愛してるって何度も言って

ある種の男は、社会とか政治とか国家とか、大きなものについて語るのが大好きである。それは昔ほどではないにしても、今でもそういう大いなるものを好んで論ずる男は多い。私からすると、普遍名詞の一般性を平気で前提にする語り方、例えば「国家とは…」「男とは…」「若者とは…」のような、を信じることができるのがよく分からない。どうして彼らはあんなに一生懸命に社会評論とか国家論争とかをまくし立てるのだろうか。

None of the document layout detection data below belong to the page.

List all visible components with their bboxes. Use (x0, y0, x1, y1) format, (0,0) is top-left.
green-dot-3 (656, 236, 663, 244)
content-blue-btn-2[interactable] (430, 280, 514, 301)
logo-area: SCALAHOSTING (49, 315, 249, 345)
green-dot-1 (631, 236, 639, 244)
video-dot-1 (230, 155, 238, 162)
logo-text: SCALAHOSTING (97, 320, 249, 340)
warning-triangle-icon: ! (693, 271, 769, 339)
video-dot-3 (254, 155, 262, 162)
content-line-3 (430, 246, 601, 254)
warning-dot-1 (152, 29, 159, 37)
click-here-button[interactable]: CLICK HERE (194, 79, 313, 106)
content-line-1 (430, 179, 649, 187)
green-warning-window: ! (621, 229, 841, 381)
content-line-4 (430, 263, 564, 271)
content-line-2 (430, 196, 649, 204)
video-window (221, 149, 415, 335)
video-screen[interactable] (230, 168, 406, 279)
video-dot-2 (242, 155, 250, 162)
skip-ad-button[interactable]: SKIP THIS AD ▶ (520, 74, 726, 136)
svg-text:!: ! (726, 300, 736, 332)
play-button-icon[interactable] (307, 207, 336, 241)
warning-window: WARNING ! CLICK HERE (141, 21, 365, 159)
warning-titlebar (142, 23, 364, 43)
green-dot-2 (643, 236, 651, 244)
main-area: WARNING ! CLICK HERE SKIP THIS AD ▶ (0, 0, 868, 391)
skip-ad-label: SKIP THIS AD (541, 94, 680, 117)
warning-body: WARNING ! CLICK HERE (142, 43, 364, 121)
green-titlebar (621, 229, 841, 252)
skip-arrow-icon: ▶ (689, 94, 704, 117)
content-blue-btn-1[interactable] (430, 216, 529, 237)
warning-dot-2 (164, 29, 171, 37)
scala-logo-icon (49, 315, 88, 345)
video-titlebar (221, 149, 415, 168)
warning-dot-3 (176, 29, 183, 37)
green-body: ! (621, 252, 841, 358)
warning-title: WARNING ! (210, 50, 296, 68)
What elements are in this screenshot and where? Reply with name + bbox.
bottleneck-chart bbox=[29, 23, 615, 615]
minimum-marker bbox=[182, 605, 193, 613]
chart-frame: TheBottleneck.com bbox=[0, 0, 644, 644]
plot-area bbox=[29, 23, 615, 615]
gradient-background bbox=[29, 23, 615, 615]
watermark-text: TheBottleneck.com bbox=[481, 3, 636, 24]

よくいるのが批判男である。今の政治や社会はダメとか、若者はなっちゃいないとか、家族はこうあるべきとか、なんだかそんなのばっかりである。政治とか評論の世界でも、あいつはダメだとかいう話ばっかりしている気がする*1。もちろんそのほとんどは男である。なぜそんなことをするのだろう。彼らは、権威のありそうな人を非難して、実は権威などないのだと宣言する。まるでどこかにもっと権威のある人物がいるかのような言い振りである。当然そのような人物が名指されるわけではないが。ここにあるのは何か。精神分析の用語に翻訳してみよう。自分は去勢されていて劣等感があるので、そうでないという権威のある人物を攻撃する「お前らも去勢されている」と。こうしてファルス(本物の権威)を持った唯一のものに自らの身をささげる。去勢とは自らの万能感を失うこと、とぐらいに考えればいい。自分には何もかもを支配する能力がないということで、彼らは他者を非難し続けることによって享楽を得る。こうして彼らは実現しない理想や理念を保持し続ける。大いなるものの普遍性を信じ続ける。自らの欠如をありえない理念にささげ続けるというのは、いかにも男性的なあり方である。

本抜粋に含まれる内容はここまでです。